O recurso foi aceito e, no dia 16 de junho, os desembargadores Antônio Augusto Galvão de França, Camila Rodrigues Borges de Azevedo e Maria Cristina Ernandes Veiga Oliveira, fixaram a reparação em R$ 15 mil.
Outro processo
Pelo direito ao nome social, Neon também precisou recorrer à Justiça contra o IMASF (Instituto Municipal de Assistência à Saúde do Funcionalismo), da Prefeitura de São Bernardo do Campo (SP).
Com a mesma falta de atualização nos cadastros, apesar de a servidora ter solicitado a retificação e entregue a documentação necessária ao órgão, a carteira do plano de saúde não respeitava seu nome social, o que tornou as idas ao médico uma situação constrangedora. Por conta disso, Neon Cunha deixou de frequentar consultas médicas por dois anos.
Em primeira instância, em 1 de julho, foi determinado o pagamento de R$ 10 mil à servidora. Na decisão, a juíza Marta Oliveira de Sá, da 2º Vara de Fazenda Pública do Tribunal de Justiça de São Paulo, ressaltou que a não alteração do nome provocou transtornos e constrangimentos para Neon.
"Tal situação gerou ofensas do direito ao nome, à imagem e à identidade da autora, além de refletir em seu próprio direito à saúde, visto que dificultou, ou mesmo impossibilitou, que a autora utilizasse os serviços médicos mediante exibição de carteirinha do convênio em desconformidade com seus documentos pessoais", diz trecho da sentença.
O IMASF recorreu da decisão. A Prefeitura de São Bernardo, responsável pelo IMASF, afirmou que o pedido de alteração de nome foi atendido e que a empresa Greenline, contratada pela autarquia, demorou para realizar a alteração. A reportagem não conseguiu retorno da empresa terceirizada para comentar o caso.
Morte assistida
A luta de Neon Cunha pelo direito ao nome social teve um episódio emblemático. Em 2014, ela entrou com um pedido de morte assistida na OEA (Organização dos Estados Americanos), caso seu gênero e sua identidade não fossem reconhecidos pelo Estado brasileiro. Neon também foi a primeira mulher trans a falar na sede da instituição. O pedido foi negado, mas sua ação influenciou o debate em todo o país.
Na época, pessoas trans precisavam de um laudo médico atestando que eram, de fato, transgênero. A secretária de articulação política da Antra (Associação Nacional de Travestis e Transsexuais), Bruna Benevides, explica que cerca de 35% das retificações eram recusadas no período.
"Precisávamos apresentar laudos médicos, psiquiátricos e psicológicos, todos compulsórios, a despeito da minha própria vontade. Só assim o processo tinha seguimento. Muitas vezes, juízes solicitaram perícias nos corpos das pessoas trans, o que é altamente abusivo, além de invasivo", explica.

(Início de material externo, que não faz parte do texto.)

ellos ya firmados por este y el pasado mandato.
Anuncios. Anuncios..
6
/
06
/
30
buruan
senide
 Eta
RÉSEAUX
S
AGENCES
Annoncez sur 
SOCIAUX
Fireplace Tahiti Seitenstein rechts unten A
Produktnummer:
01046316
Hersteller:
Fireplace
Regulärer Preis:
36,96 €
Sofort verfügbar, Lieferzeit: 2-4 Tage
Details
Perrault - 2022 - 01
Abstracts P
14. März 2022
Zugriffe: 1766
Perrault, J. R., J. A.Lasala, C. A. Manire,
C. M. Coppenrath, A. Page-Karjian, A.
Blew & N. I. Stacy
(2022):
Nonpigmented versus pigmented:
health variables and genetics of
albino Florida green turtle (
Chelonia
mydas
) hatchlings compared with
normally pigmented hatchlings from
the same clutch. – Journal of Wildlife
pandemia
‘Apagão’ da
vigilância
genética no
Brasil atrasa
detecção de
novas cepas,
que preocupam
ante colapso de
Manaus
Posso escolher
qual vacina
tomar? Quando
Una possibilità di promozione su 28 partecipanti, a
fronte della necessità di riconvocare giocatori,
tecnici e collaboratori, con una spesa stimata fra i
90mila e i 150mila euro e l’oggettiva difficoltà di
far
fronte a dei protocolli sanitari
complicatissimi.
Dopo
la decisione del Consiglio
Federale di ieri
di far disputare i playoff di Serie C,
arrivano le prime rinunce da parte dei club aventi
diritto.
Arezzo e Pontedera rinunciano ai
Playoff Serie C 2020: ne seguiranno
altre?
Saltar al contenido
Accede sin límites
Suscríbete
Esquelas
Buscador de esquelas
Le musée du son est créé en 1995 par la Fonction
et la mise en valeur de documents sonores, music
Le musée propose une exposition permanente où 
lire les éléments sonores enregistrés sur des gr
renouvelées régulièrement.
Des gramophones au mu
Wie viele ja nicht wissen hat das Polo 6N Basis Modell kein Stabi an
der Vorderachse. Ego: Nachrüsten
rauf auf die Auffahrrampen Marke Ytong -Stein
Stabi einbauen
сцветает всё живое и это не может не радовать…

Para Benevides, a atitude de Neon não deve ser romantizada, mas foi um marco na comunidade trans por abrir portas para a discussão sobre a obrigatoriedade de laudos para retificação. "É como dizer: 'prefiro não viver do que ter que existir sem ser reconhecida como a mulher que sou'. Essa narrativa é muito comum entre pessoas trans", explica.
"O caso dela [de Neon] é extremamente emblemático, porque foi o primeiro passo que sinalizava um processo de despatologização, de retomada de autonomia para a própria pessoa trans e não mais para psiquiatras, psicólogos ou um juiz", analisa Bruna.
Dois anos depois, em 2018, uma decisão do Superior Tribunal Federal (STF) facilitou a retificação de gênero e nome sem necessidade de cirurgia ou laudo. Com isso, o processo pode ser feito em cartório com base em uma autodeclaração. Em 2019, a transgeneridade também deixou de ser descrita na Classificação Internacional de Doenças (CID).
Neste mesmo ano, uma decisão do STF equiparou a transfobia ao crime de racismo. Para Bruna, esta espécie de "puxadinho" na lei é necessária, já que não existem leis pró-LGBTQI+ no Brasil.